En réalité, sa mission semble plutôt être de semer la discorde à l’intérieur de la francophonie, en isolant la France des autres pays membres et de servir de diverses autres manières la cause de l’Empire. Nous prendrons ce site comme point de départ de notre analyse du soft power à l’américaine

« Il y a, je crois, écrit Olivier Dyens, le directeur artistique de cette revue, un profond et dangereux schisme en train de se créer entre une francophonie "classique" (livresque, littéraire, syntaxique et de gauche) et une francophonie anglophile, ludique, mouvante et néo-libérale. Je vois
Mondes francophones comme un espace de chevauchement de ces deux francophonies.»

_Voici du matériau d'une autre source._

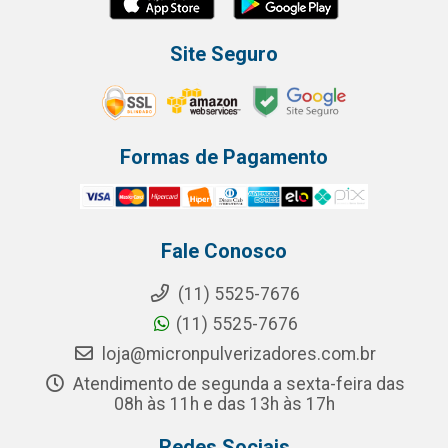
Site Seguro
Formas de Pagamento
Fale Conosco
(11) 5525-7676
(11) 5525-7676
loja@micronpulverizadores.com.br
Atendimento de segunda a sexta-feira das
08h às 11h e das 13h às 17h
Redes Sociais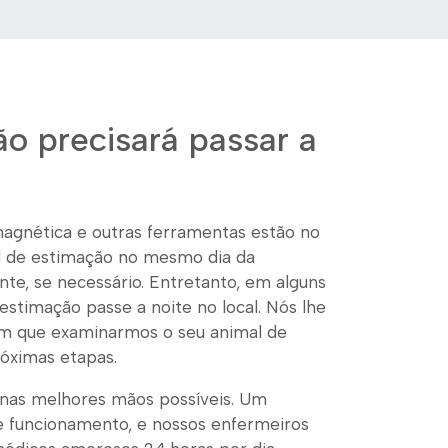
o precisará passar a
gnética e outras ferramentas estão no
l de estimação no mesmo dia da
inte, se necessário. Entretanto, em alguns
estimação passe a noite no local. Nós lhe
im que examinarmos o seu animal de
róximas etapas.
 nas melhores mãos possíveis. Um
de funcionamento, e nossos enfermeiros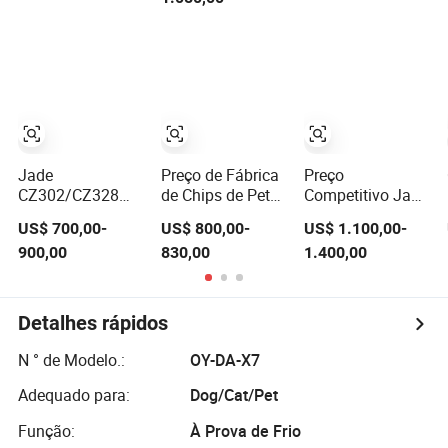
Hainan Yisheng
Virgem Chips de
Ar Livre Leve e
Pet Tereftalato de
Dobrável
Polietileno
Jade
Preço de Fábrica
Preço
CZ302/CZ328
de Chips de Pet
Competitivo Jade
Grânulos de
para Garrafa de
Garrafa Pet Grau
US$ 700,00-
US$ 800,00-
US$ 1.100,00-
Resina Virgem de
Bebida
CZ318 CZ328
900,00
830,00
1.400,00
Plástico Usados
Chip de Poliéster
na Indústria de
Resina Pet
Garrafas de
Plástico Preço
Detalhes rápidos
N ° de Modelo.:
OY-DA-X7
Adequado para:
Dog/Cat/Pet
Função:
À Prova de Frio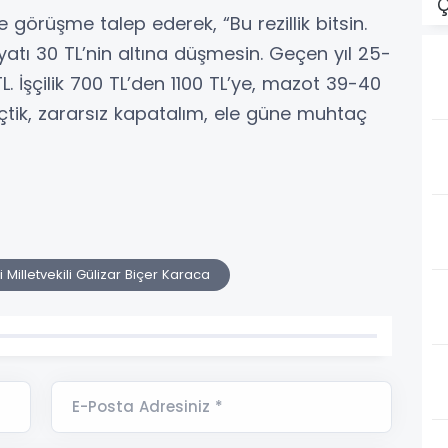
Ç
erle görüşme talep ederek, “Bu rezillik bitsin.
yatı 30 TL’nin altına düşmesin. Geçen yıl 25-
. İşçilik 700 TL’den 1100 TL’ye, mazot 39-40
eçtik, zararsız kapatalım, ele güne muhtaç
 Milletvekili Gülizar Biçer Karaca
E-Posta Adresiniz *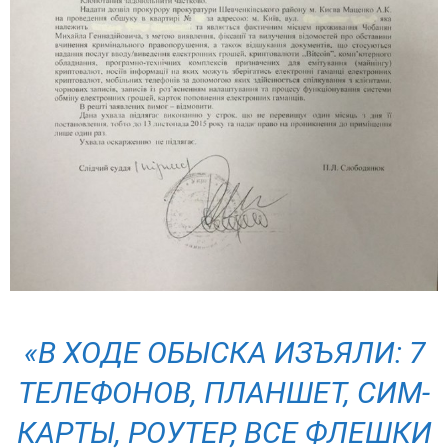
«
В ХОДЕ ОБЫСКА ИЗЪЯЛИ: 7
ТЕЛЕФОНОВ, ПЛАНШЕТ, СИМ-
КАРТЫ, РОУТЕР, ВСЕ ФЛЕШКИ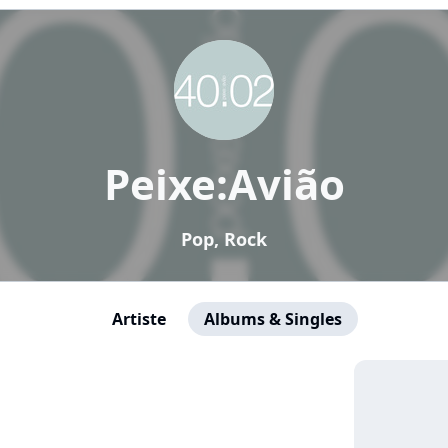
Peixe:Avião
Pop, Rock
Artiste
Albums & Singles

Espace de chevauchement? Vraiment? La cavalerie de
Mondes francophones s’attaque pourtant avec une préférence marquée à la francophonie littéraire, si peu ludique en effet et si peu mouvante par rapport au cinéma américain qui poursuit sa conquête du monde! La syntaxe française est-elle donc une menace pour l’Empire? Les nations en sont une par contre, comme les cités grecques l’étaient pour l’empire romain. Le cosmopolitisme – l’appartenance à l’univers plutôt qu’à une cité –convenait à Rome. Pour les mêmes raisons, la mondialisation, entendue comme dissolution des nations dans un réseau, convient aujourd’hui à Washington et à Mondes francophones . «La mondialisation, écrit l'un des membres du comité d'honneur, Bernard Cerquiglini, est cruelle aux solitaires. L’on ne saurait cependant y répondre par quelque "réveil des nations", dont on n’ignore pas en quel cauchemar il peut se changer ; l’heure est aux appartenances, aux solidarités culturelles, aux projets.»

En attendant, guerre à la nation française! Voici à quoi, selon Luc Rozenzweig, titulaire de la rubrique
France sur Mondes francophones, se résume la francophonie pour la France et la France pour la francophonie.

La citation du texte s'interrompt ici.